3歳年上のいとこの秀、面白い人だ、「口癖は時間が無い」だ、風呂に入らない、本が読めないから、床屋に行かない、本が読めないから、秀の家に行くと山積みの本の中から亀みたいに顔を出す、服を着替えるのは年に4回季節の変わり目、靴は作業靴指先に鉄が入ってるやつ、大金が手に入ったらどうする?世界中の本を買いたい、本は読めても空気が読めない、時々時計も読めなくなる、連休には3日くらい寝ないで本を読んでる、尋ねて行くと、今何日?13日、あっ3日間何も食わずに本を読んでた、どおりでお腹が空くと思った、じゃあ飲みに行くか、で飲みに行く、本を10冊くらい持って行く、何時もの事だ、2時間くらい飲み食いしてる間に全部読んでしまう、読む本がないと落ち着かなくなる、じゃあ家に帰ろうかで帰る、秀の部屋で飲み直す、何か辞書、百科事典、の類が無いどうして?ハハハハハ大笑いしてる止まらない、頭の中に入ってる、必要ない、笑うツボが俺達とは違うコンピュータの質問をしようかと思ったけど、3日ぐらい説明が続きそうなので、危ない、今までどの位の本を読んできたのか?10万冊ぐらいかな。

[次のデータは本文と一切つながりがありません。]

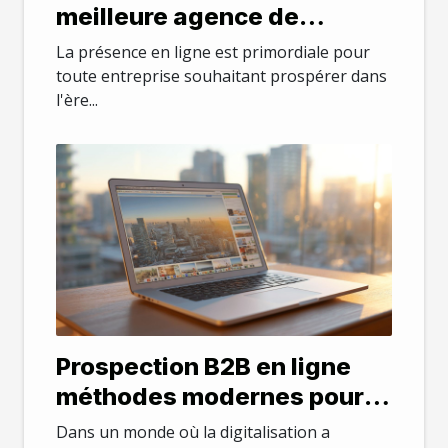
meilleure agence de
création de sites web
La présence en ligne est primordiale pour
toute entreprise souhaitant prospérer dans
l'ère...
Prospection B2B en ligne
méthodes modernes pour
générer des leads qualifiés
Dans un monde où la digitalisation a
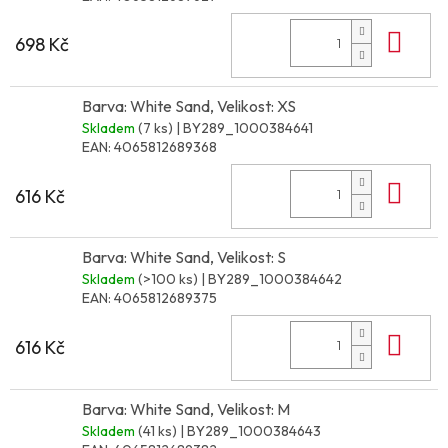
Do 
698 Kč
Barva: White Sand, Velikost: XS
Skladem
(7 ks)
| BY289_1000384641
EAN:
4065812689368
Do 
616 Kč
Barva: White Sand, Velikost: S
Skladem
(>100 ks)
| BY289_1000384642
EAN:
4065812689375
Do 
616 Kč
Barva: White Sand, Velikost: M
Skladem
(41 ks)
| BY289_1000384643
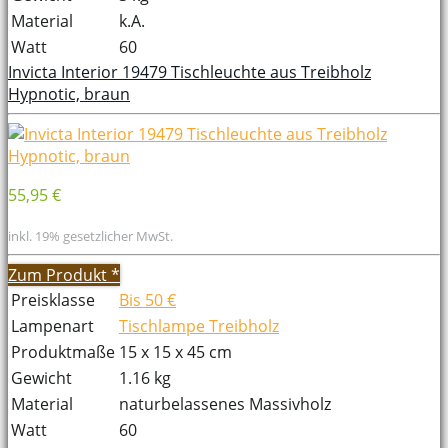
Material
k.A.
Watt
60
Invicta Interior 19479 Tischleuchte aus Treibholz
Hypnotic, braun
55,95 €
inkl. 19% gesetzlicher MwSt.
Zum Produkt
*
Preisklasse
Bis 50 €
Lampenart
Tischlampe Treibholz
Produktmaße
15 x 15 x 45 cm
Gewicht
1.16 kg
Material
naturbelassenes Massivholz
Watt
60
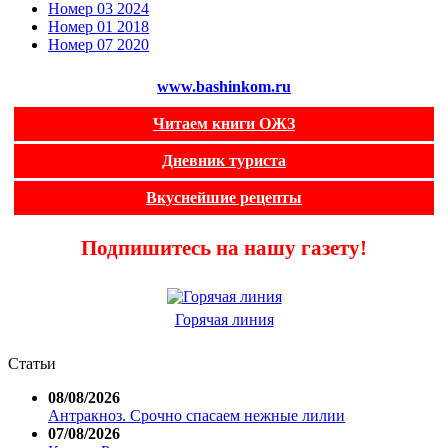
Номер 03 2024
Номер 01 2018
Номер 07 2020
www.bashinkom.ru
Читаем книги ОЖЗ
Дневник туриста
Вкуснейшие рецепты
Подпишитесь на нашу газету!
Горячая линия
Статьи
08/08/2026
Антракноз. Срочно спасаем нежные лилии
07/08/2026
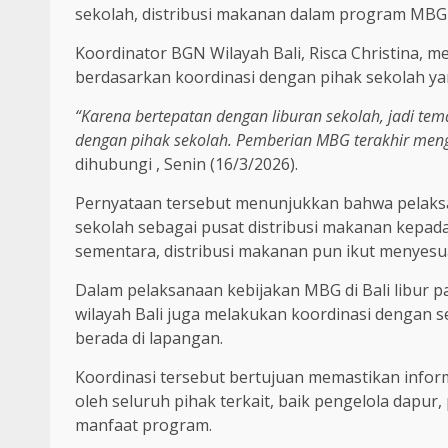
sekolah, distribusi makanan dalam program MBG 
Koordinator BGN Wilayah Bali, Risca Christina, m
berdasarkan koordinasi dengan pihak sekolah ya
“Karena bertepatan dengan liburan sekolah, jadi t
dengan pihak sekolah. Pemberian MBG terakhir mengi
dihubungi , Senin (16/3/2026).
Pernyataan tersebut menunjukkan bahwa pelaks
sekolah sebagai pusat distribusi makanan kepada
sementara, distribusi makanan pun ikut menyesu
Dalam pelaksanaan kebijakan MBG di Bali libur p
wilayah Bali juga melakukan koordinasi dengan 
berada di lapangan.
Koordinasi tersebut bertujuan memastikan infor
oleh seluruh pihak terkait, baik pengelola dapu
manfaat program.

難しい本は読みたくないので、文句なく笑える本を教えてくれ、俺も読んでみるから、そうだな沢山あるけど、筒井康孝、かな、5冊ほどもらう。秀と一緒に、釣りに行くと、右手に竿、左手に本、竿を揚げる、釣り針を付けてない、卓球に行く玉を追いかけてダイブする、遊びでやってるのにそこまでする事は無い、何をやっても全力だ、水槽に蛙を2~3匹入れ様と思って一緒に取りに行く、秀が帰って来ない、見に行く、どうしたの?一万匹くらい必要と思って探してる、蛙の研究するわけじゃない。居酒屋に行く本を読みながら話す、隣のグループの話まで聞いている、いきなり隣の話にわりこんで、あんたのデータ間違ってるよ、隣のグループはビックリしてすぐに帰っていく、店の大将は困った顔をしてる、ある日突然、秀が居なくなった、それから何年かたった、兄から電話が入る、秀が死んだ、まだ36歳、どうして?突然死だ、体に力が入らなくなった、秀がいつも言ってた「時間が無い」の意味がやっと解った、秀は知ってたのか。